A U.S. federal court has sentenced Jingliang Su, a 45-year-old Chinese national, to 46 months in prison for his role in laundering tens of millions of dollars stolen from victims of cryptocurrency investment scams.
The sentence follows a guilty plea tied to a sophisticated international fraud operation that targeted American victims through so-called “pig butchering” schemes.
U.S. District Judge R. Gary Klausner also ordered Su to pay more than $26.8 million in restitution, reflecting the scale of financial harm caused by the operation.

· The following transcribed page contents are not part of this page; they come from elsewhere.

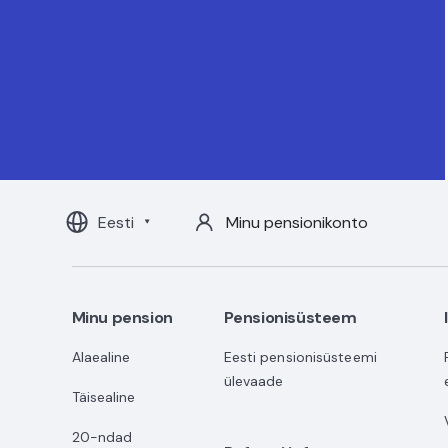
Eesti
Minu pensionikonto
Minu pension
Pensionisüsteem
Alaealine
Eesti pensionisüsteemi
ülevaade
Täisealine
20-ndad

Conviction and scope of the scheme
Su pleaded guilty to one count of conspiracy to operate an illegal money transmitting business, acknowledging his role in moving illicit funds generated by crypto investment fraud. Prosecutors said the network laundered approximately $37 million, stolen from at least 174 identified victims in the United States.
The scheme relied on long-term social engineering tactics. Victims were approached through dating applications, social media platforms, and unsolicited text messages, gradually building trust before being introduced to what appeared to be legitimate cryptocurrency investment opportunities.
In reality, the platforms were entirely fraudulent.
How the laundering operation worked
According to court filings, victims were directed to fake cryptocurrency trading websites designed to closely resemble real exchanges. These platforms displayed fabricated account balances and fictitious profits, encouraging victims to deposit increasing amounts of money.
Once funds were sent, the laundering process unfolded in several stages. Money was first routed through U.S.-based shell companies, masking its criminal origin. From there, the funds were transferred to an account at Deltec Bank in the Bahamas, held under the corporate name Axis Digital Limited.
The final stage involved converting the stolen funds into Tether (USDT), after which the assets were sent to wallets controlled by scam centers operating in Cambodia, effectively removing them from the U.S. financial system and placing them under the control of overseas criminal groups.
Part of a broader enforcement effort
Su is not the only participant in the operation to face sentencing. He is one of eight co-conspirators who have pleaded guilty in connection with this specific network. In September 2025, Shengsheng He, a California resident involved in the same scheme, was sentenced to 51 months in prison.
Other figures, including Daren Li and Lu Zhang, played key roles in coordinating the domestic and international laundering infrastructure. Li is scheduled to be sentenced later in 2026, as federal prosecutors continue to dismantle the network.
Regulatory and enforcement implications
The case highlights the growing focus of U.S. authorities on the financial plumbing behind crypto-related fraud, rather than solely on the front-end scams. By targeting money transmitters, shell companies, and stablecoin conversion pathways, prosecutors are aiming to disrupt the mechanisms that allow large-scale fraud to operate across borders.
As pig-butchering scams continue to evolve and increasingly rely on digital assets, the sentencing underscores a broader enforcement message: laundering crypto proceeds through international banking and stablecoin rails carries consequences comparable to traditional financial crimes, including lengthy prison terms and substantial restitution orders.